Supplied records:
=== Section Start ===

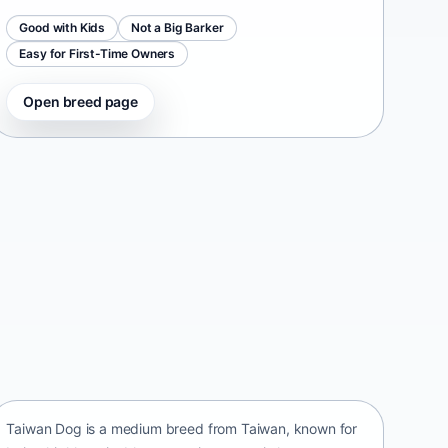
Good with Kids
Not a Big Barker
Easy for First-Time Owners
Open breed page
Taiwan Dog
Taiwan • medium size
Taiwan Dog is a medium breed from Taiwan, known for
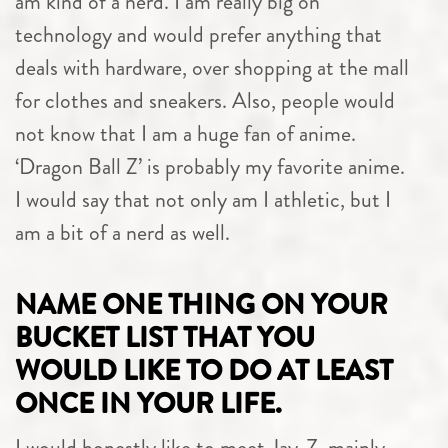
am kind of a nerd. I am really big on
technology and would prefer anything that
deals with hardware, over shopping at the mall
for clothes and sneakers. Also, people would
not know that I am a huge fan of anime.
‘Dragon Ball Z’ is probably my favorite anime.
I would say that not only am I athletic, but I
am a bit of a nerd as well.
NAME ONE THING ON YOUR
BUCKET LIST THAT YOU
WOULD LIKE TO DO AT LEAST
ONCE IN YOUR LIFE.
I would honestly like to meet Jay-Z, mainly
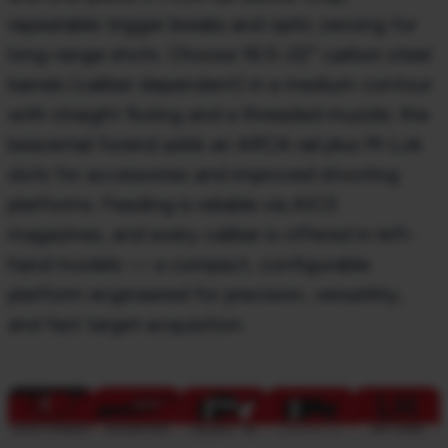
repeatable trigger breaks and optic zeroing for
long-range shots. Choose 16.5–22″
carbon steel
barrels (caliber dependent) in a medium contour
with straight fluting and a
threaded muzzle; the
beavertail
forend
adds an ARCA rail plus M-Lok
slots for accessories and
improved shooting
platforms. Feeding is reliable via AICS
magazines, and every caliber is offered
in left-
hand models — a compact, configurable
platform engineered for precision, versatility,
and
fast target acquisition.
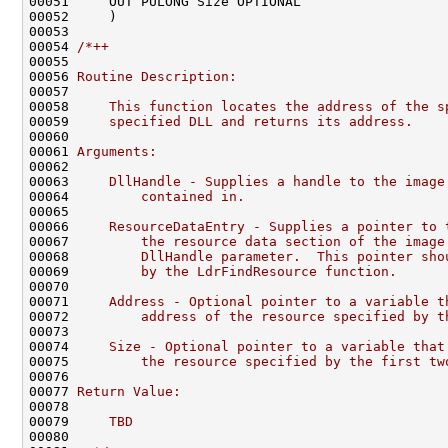
00051     OUT PULONG Size OPTIONAL

00052     )

00053 

00054 
/*++
00055 
00056 
Routine Description:
00057 
00058 
    This function locates the address of the s
00059 
    specified DLL and returns its address.
00060 
00061 
Arguments:
00062 
00063 
    DllHandle - Supplies a handle to the image
00064 
        contained in.
00065 
00066 
    ResourceDataEntry - Supplies a pointer to 
00067 
        the resource data section of the image
00068 
        DllHandle parameter.  This pointer sho
00069 
        by the LdrFindResource function.
00070 
00071 
    Address - Optional pointer to a variable t
00072 
        address of the resource specified by t
00073 
00074 
    Size - Optional pointer to a variable that
00075 
        the resource specified by the first tw
00076 
00077 
Return Value:
00078 
00079 
    TBD
00080 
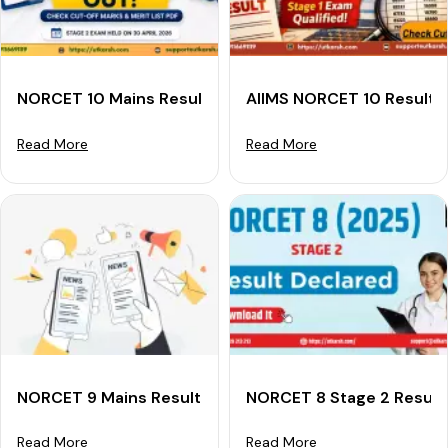
NORCET 10 Mains Result 2026 Out: Check Cut-off Mark
AIIMS NORCET 10 Result 
Read More
Read More
NORCET 9 Mains Result 2025 Declared: Download Merit
NORCET 8 Stage 2 Result
Read More
Read More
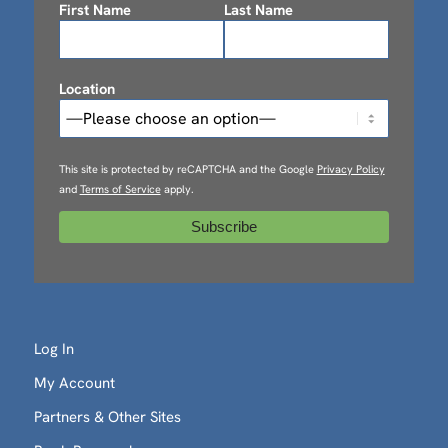
First Name
Last Name
Location
This site is protected by reCAPTCHA and the Google
Privacy Policy
and
Terms of Service
apply.
Log In
My Account
Partners & Other Sites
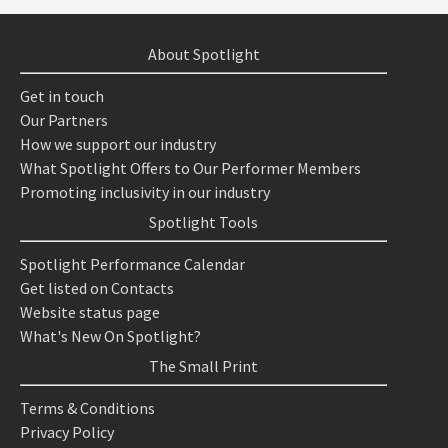
About Spotlight
Get in touch
Our Partners
How we support our industry
What Spotlight Offers to Our Performer Members
Promoting inclusivity in our industry
Spotlight Tools
Spotlight Performance Calendar
Get listed on Contacts
Website status page
What's New On Spotlight?
The Small Print
Terms & Conditions
Privacy Policy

=== Section End ===

Required work:
The records must be copied with no word altered, and without their pictures.

Output of the exercise:
Good with Kids
Not a Big Barker
Easy for First-Time Owners
Open breed page
Taiwan Dog
Taiwan • medium size
Taiwan Dog is a medium breed from Taiwan, known for
am kind of a nerd. I am really big on
technology and would prefer anything that
deals with hardware, over shopping at the mall
for clothes and sneakers. Also, people would
not know that I am a huge fan of anime.
‘Dragon Ball Z’ is probably my favorite anime.
I would say that not only am I athletic, but I
am a bit of a nerd as well.
NAME ONE THING ON YOUR
BUCKET LIST THAT YOU
WOULD LIKE TO DO AT LEAST
ONCE IN YOUR LIFE.
I would honestly like to meet Jay-Z, mainly
repeatable trigger breaks and optic zeroing for
long-range shots. Choose 16.5–22″
carbon steel
barrels (caliber dependent) in a medium contour
with straight fluting and a
threaded muzzle; the
beavertail
forend
adds an ARCA rail plus M-Lok
slots for accessories and
improved shooting
platforms. Feeding is reliable via AICS
magazines, and every caliber is offered
in left-
hand models — a compact, configurable
platform engineered for precision, versatility,
and
fast target acquisition.
00051     OUT PULONG Size OPTIONAL

00052     )

00053 

00054 
/*++
00055 
00056 
Routine Description:
00057 
00058 
    This function locates the address of the s
00059 
    specified DLL and returns its address.
00060 
00061 
Arguments:
00062 
00063 
    DllHandle - Supplies a handle to the image
00064 
        contained in.
00065 
00066 
    ResourceDataEntry - Supplies a pointer to 
00067 
        the resource data section of the image
00068 
        DllHandle parameter.  This pointer sho
00069 
        by the LdrFindResource function.
00070 
00071 
    Address - Optional pointer to a variable t
00072 
        address of the resource specified by t
00073 
00074 
    Size - Optional pointer to a variable that
00075 
        the resource specified by the first tw
00076 
00077 
Return Value:
00078 
00079 
    TBD
00080 
NORCET 10 Mains Result 2026 Out: Check Cut-off Mark
AIIMS NORCET 10 Result 
Read More
Read More
NORCET 9 Mains Result 2025 Declared: Download Merit
NORCET 8 Stage 2 Result
Read More
Read More
First Name
Last Name
Location
This site is protected by reCAPTCHA and the Google
Privacy Policy
and
Terms of Service
apply.
Log In
My Account
Partners & Other Sites
About Spotlight
Get in touch
Our Partners
How we support our industry
What Spotlight Offers to Our Performer Members
Promoting inclusivity in our industry
Spotlight Tools
Spotlight Performance Calendar
Get listed on Contacts
Website status page
What's New On Spotlight?
The Small Print
Terms & Conditions
Privacy Policy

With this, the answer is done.